Patrizio Oliva ha commentato l'impatto dell'America's Cup sulla città, tra orgoglio, aspettative e riflessioni sul momento sportivo del Napoli.

Napoli si prepara ad accogliere l’America’s Cup, uno degli eventi sportivi più prestigiosi al mondo. Su Radio Kiss Kiss Napoli, Patrizio Oliva ha parlato delle ricadute positive per la città, tra entusiasmo per la vetrina internazionale e riflessioni sul momento sportivo del Napoli.

L’America’s Cup come vetrina mondiale per Napoli

Intervistato da Valter de Maggio, Patrizio Oliva ha dichiarato: “C’è la città riunita e per Napoli l’America’s Cup è veramente uno spot straordinario” L’evento rappresenta un’occasione straordinaria per Napoli, che può beneficiare sia dal punto di vista economico che turistico. “È importante far conoscere una delle città più belle del mondo.
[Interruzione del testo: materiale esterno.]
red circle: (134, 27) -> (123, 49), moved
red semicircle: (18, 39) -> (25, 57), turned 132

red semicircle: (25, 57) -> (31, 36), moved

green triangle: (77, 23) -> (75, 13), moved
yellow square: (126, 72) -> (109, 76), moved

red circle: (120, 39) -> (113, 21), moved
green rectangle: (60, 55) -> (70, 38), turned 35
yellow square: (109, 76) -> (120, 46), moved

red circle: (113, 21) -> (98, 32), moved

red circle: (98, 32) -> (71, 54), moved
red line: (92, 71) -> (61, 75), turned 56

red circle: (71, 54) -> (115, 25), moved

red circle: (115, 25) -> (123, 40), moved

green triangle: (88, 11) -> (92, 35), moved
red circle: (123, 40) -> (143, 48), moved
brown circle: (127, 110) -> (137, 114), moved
Io ho girato il mondo e Napoli è l’unica città che mi lascia sempre senza fiato, lo dico sempre.” ha sottolineato uno degli ospiti, evidenziando l’orgoglio per la propria città. L’arrivo di turisti e appassionati di vela è visto come un’opportunità per mostrare le bellezze del golfo e la capacità di accoglienza dei napoletani. L’evento, infatti, porterà Napoli sugli schermi di tutto il mondo, offrendo una vetrina unica e irripetibile. Il sindaco stesso si è detto commosso per aver portato in città un evento di tale portata, che contribuirà a rafforzare l’immagine di Napoli a livello internazionale.
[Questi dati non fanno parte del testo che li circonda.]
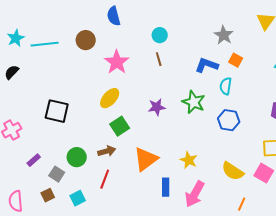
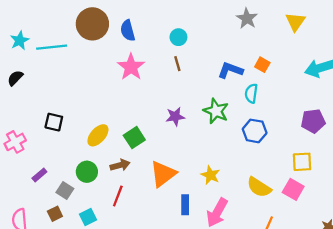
blue semicircle: (114, 16) -> (128, 31), moved
gray star: (224, 35) -> (247, 18), moved
brown circle: (86, 40) -> (92, 24), moved, size x1.5
yellow ellipse: (110, 98) -> (98, 135), moved
black square: (57, 111) -> (54, 122), moved, size x0.7

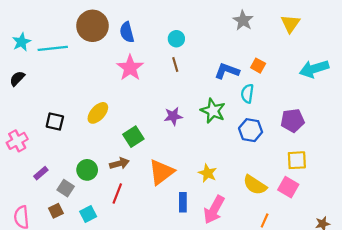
purple pentagon: (313, 121) -> (293, 120), moved
yellow ellipse: (98, 135) -> (98, 113), moved

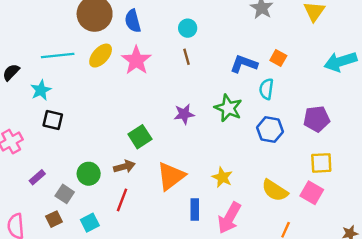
cyan star: (22, 42) -> (41, 90), moved
cyan line: (53, 48) -> (58, 56), moved
yellow ellipse: (98, 113) -> (101, 56), moved

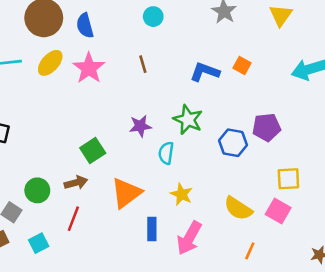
cyan circle: (188, 28) -> (153, 17), moved
cyan semicircle: (266, 89) -> (166, 153), moved
purple pentagon: (317, 119) -> (267, 127), moved

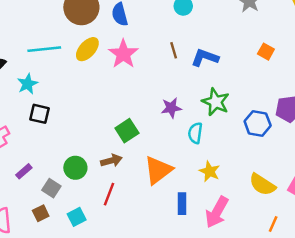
blue L-shape: (205, 72) -> (205, 58), moved

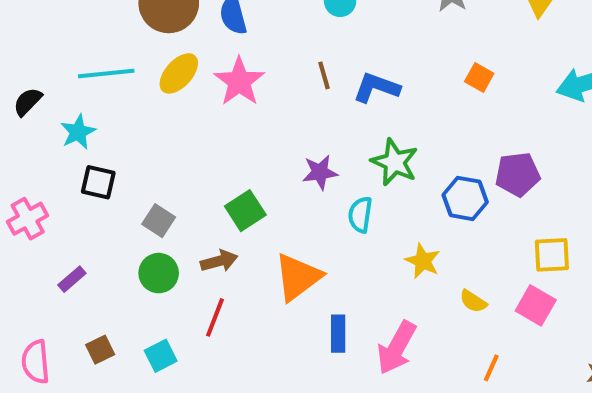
yellow star: (210, 171) -> (423, 261), moved
yellow semicircle: (262, 185) -> (473, 301), size x0.6
gray square: (51, 188) -> (159, 221), moved

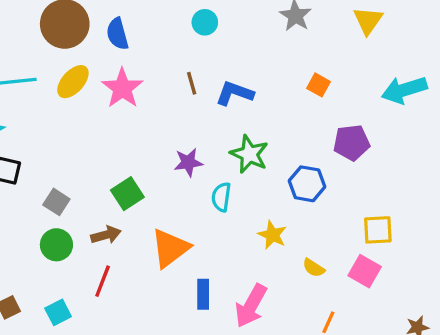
purple pentagon: (518, 174) -> (352, 143), moved

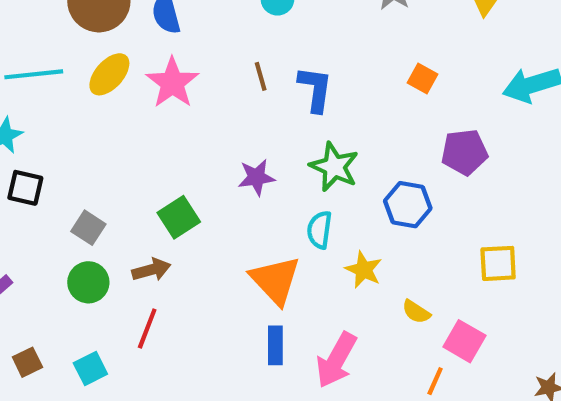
blue L-shape: (234, 93) -> (315, 89), turned 78
cyan semicircle: (221, 197) -> (319, 230), moved
orange triangle: (170, 248) -> (275, 280), moved, turned -36
pink square: (365, 271) -> (464, 341), moved

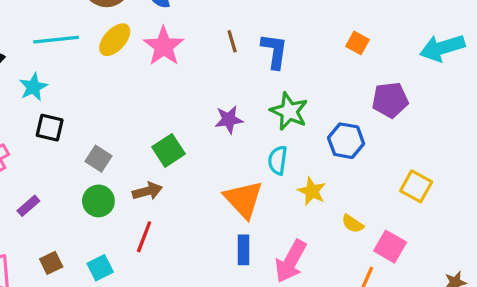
yellow square: (498, 263) -> (416, 186), turned 32

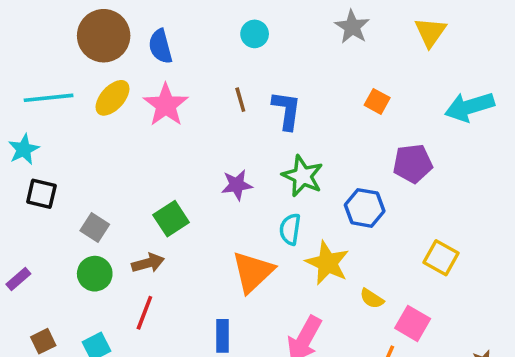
yellow star: (312, 191) -> (327, 263), size x1.4
orange triangle: (243, 199) -> (253, 272), turned 30
blue rectangle: (243, 250) -> (223, 336), moved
Il momento del Napoli tra amarezza e resilienza

Oltre all’America’s Cup, la puntata ha toccato anche il tema calcistico, con un commento sulla recente partita del Napoli. “Mollare mai. È stato un peccato, perché io la partita l’ho un po’ intravista: ieri era il mio compleanno e stavamo festeggiando, però avevo sempre un occhio sulla televisione. È stato un peccato perché dall’inizio del secondo tempo, giocando con un uomo in più, bisognava insistere. Ma il calcio è così.” ha raccontato Patrizio Oliva. Il pareggio è stato definito “amaro”, soprattutto perché il Napoli aveva il vantaggio numerico e stava dominando la partita. Tuttavia, è stato sottolineato come il calcio sia imprevedibile e come la squadra debba ora trovare la forza di rialzarsi. “Ora nel Napoli deve subentrare quella parola che abbiamo usato durante il Covid: resilienza. Ieri sera è caduto ma deve rialzarsi perché l’ultimo ostacolo rimane il Chelsea, che è una squadra fortissima.” La necessità di restare uniti e sostenere la squadra è stata ribadita più volte, con l’invito a non mollare e a prepararsi al meglio per la prossima sfida decisiva.